An excellent keynote speech on the second day of Mobile World Congress by Eric Schmidt is now up on YouTube. Below an interpretation what this all means for the development of Augmented Media and a few notes I took which may help you as a viewing guide.

In general, Schmidt didn’t refer too much to our area of interest which is all about Augmented Media in a mobile setting. Nevertheless his keynote is very relevant for the mobile future.

It is all about ubiquity and better performance at the tech side, and openness and willingness to cooperate at the governmental side and regulatory side.

As a matter of fact, performance will double roughly every year and half, a fairly autonomous process according to Moore’s law – this is where the Google engineers are working on to make it happen, especially where it concerns improvements which will be visible to end users.

For Augmented Reality applications this means that we will see the more than welcome improvement in responsiveness and accuracy. A sneak preview exists today: the continuous scanning mode in Google Goggles is in fact a sandbox application of Point and Know, a strong viual approach to search and discovery which will dramatically change the way we will interact with our environment in the future.

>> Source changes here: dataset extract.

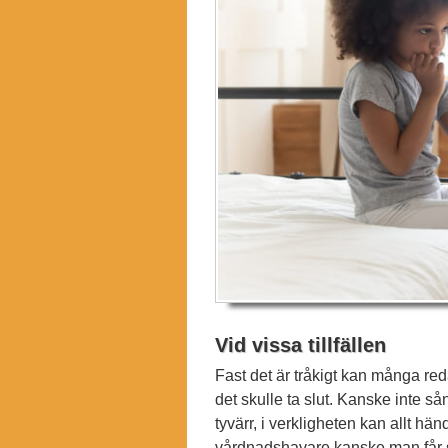
Vid vissa tillfällen
Fast det är tråkigt kan många re
det skulle ta slut. Kanske inte så
tyvärr, i verkligheten kan allt hä
vårdnadshavare kanske man får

Imagine what real-time visual discovery can mean for illiterate people for instance, or to enable the so often cited “Terminator View” to overlay products and locations with background information. New Input/Ouput devices will definitely accelerate this development further (apparently it was too early for an official announcement of the highly anticipated Google Glasses right now).

With all this in mind it is really important to see that Google takes responsibility to make this kind of mobile distributed computing power really universally accessible and conquer the digital divide by working on other means of distributed connectivity besides our traditional cellular networks (using peer-to-peer, mesh networks for example).

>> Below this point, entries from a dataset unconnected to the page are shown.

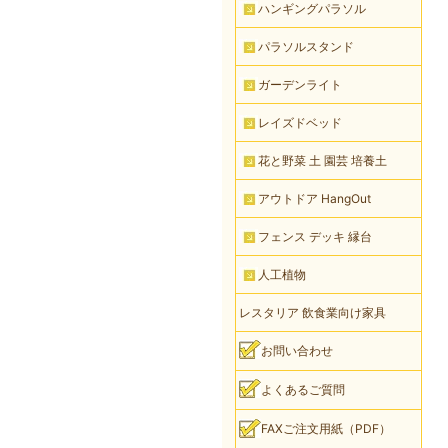
ハンギングパラソル
パラソルスタンド
ガーデンライト
レイズドベッド
花と野菜 土 園芸 培養土
アウトドア HangOut
フェンス デッキ 縁台
人工植物
レスタリア 飲食業向け家具
お問い合わせ
よくあるご質問
FAXご注文用紙（PDF）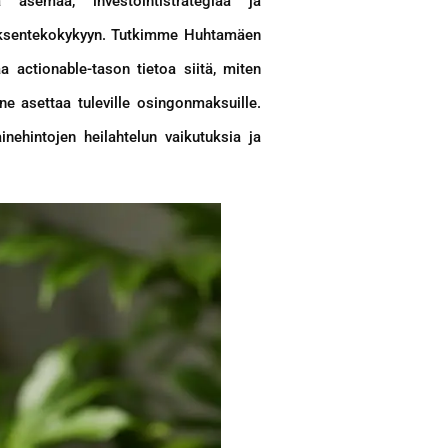
 asemaa, investointistrategiaa ja
uloksentekokykyyn. Tutkimme Huhtamäen
a actionable-tason tietoa siitä, miten
ne asettaa tuleville osingonmaksuille.
inehintojen heilahtelun vaikutuksia ja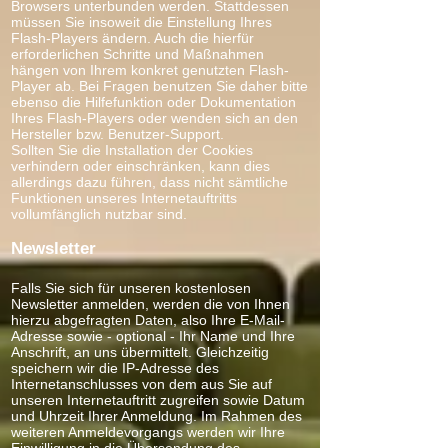
Browsers unterbunden werden. Stattdessen
müssen Sie insoweit die Einstellung Ihres
Flash-Players ändern. Auch die hierfür
erforderlichen Schritte und Maßnahmen
hängen von Ihrem konkret genutzten Flash-
Player ab. Bei Fragen benutzen Sie daher bitte
ebenso die Hilfefunktion oder Dokumentation
Ihres Flash-Players oder wenden sich an den
Hersteller bzw. Benutzer-Support.
Sollten Sie die Installation der Cookies
verhindern oder einschränken, kann dies
allerdings dazu führen, dass nicht sämtliche
Funktionen unseres Internetauftritts
vollumfänglich nutzbar sind.
Newsletter
Falls Sie sich für unseren kostenlosen
Newsletter anmelden, werden die von Ihnen
hierzu abgefragten Daten, also Ihre E-Mail-
Adresse sowie - optional - Ihr Name und Ihre
Anschrift, an uns übermittelt. Gleichzeitig
speichern wir die IP-Adresse des
Internetanschlusses von dem aus Sie auf
unseren Internetauftritt zugreifen sowie Datum
und Uhrzeit Ihrer Anmeldung. Im Rahmen des
weiteren Anmeldevorgangs werden wir Ihre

Eric shortly mentions connected sensors but doesn’t go in much detail. In fact this very interesting area is slightly under exposed on the whole MWC event this year. We will write a separate post on this subject later.

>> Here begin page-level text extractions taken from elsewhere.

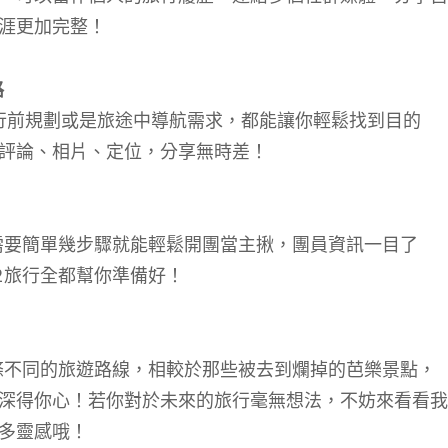
涯更加完整！
路
不論是行前規劃或是旅途中導航需求，都能讓你輕鬆找到目的
評論、相片、定位，分享無時差！
需要簡單幾步驟就能輕鬆開團當主揪，團員資訊一目了
2旅行全都幫你準備好！
條不同的旅遊路線，相較於那些被去到爛掉的芭樂景點，
深得你心！若你對於未來的旅行毫無想法，不妨來看看我
多靈感哦！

For those of us who continually pay attention to the mobile developments Eric Schmidt’s talk does not reveal very new insights, rather confirms a very consistent and directed vision of Google how the connected future will look. Not surprisingly this is very much dominated by bringing the results of all this computing and technology as close to the end user as possible, by going mobile. And the best part is that all of this computing power will become invisible in the process, just like the electricity power grid is an invisible resource, a given which empowers us to focus on our real needs. Very well said, and something to be proud of as a front-runner to make this happen for Augmented Media.